* **WORK TO COMPLETE**
All records below are to be transcribed exactly, with every picture left out.

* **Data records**
-- Opening Marker --
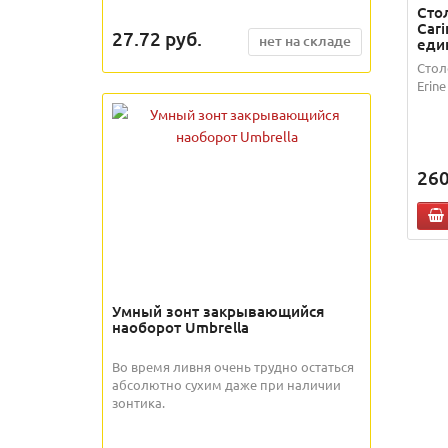
Сто
Cari
27.72
руб.
нет на складе
еди
Стол
Erin
260
Умный зонт закрывающийся
наоборот Umbrella
Во время ливня очень трудно остаться
абсолютно сухим даже при наличии
зонтика.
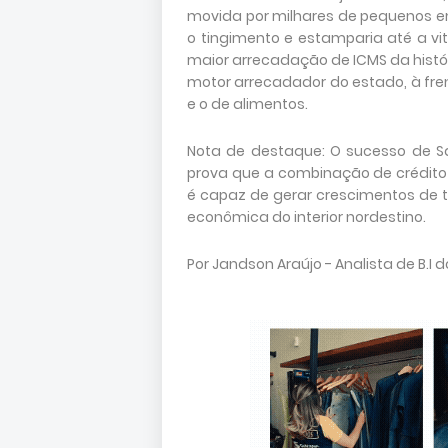
movida por milhares de pequenos 
o tingimento e estamparia até a vitri
maior arrecadação de ICMS da histó
motor arrecadador do estado, à fr
e o de alimentos.
Nota de destaque: O sucesso de S
prova que a combinação de crédito d
é capaz de gerar crescimentos de t
econômica do interior nordestino.
Por Jandson Araújo - Analista de B.I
-- Closing Marker --
* **TASK OUTPUT**
Сто
Cari
27.72
руб.
нет на складе
еди
Стол
Erin
260
Умный зонт закрывающийся
наоборот Umbrella
Во время ливня очень трудно остаться
абсолютно сухим даже при наличии
зонтика.
movida por milhares de pequenos 
o tingimento e estamparia até a vitri
maior arrecadação de ICMS da histó
motor arrecadador do estado, à fr
e o de alimentos.
Nota de destaque: O sucesso de S
prova que a combinação de crédito d
é capaz de gerar crescimentos de t
econômica do interior nordestino.
Por Jandson Araújo - Analista de B.I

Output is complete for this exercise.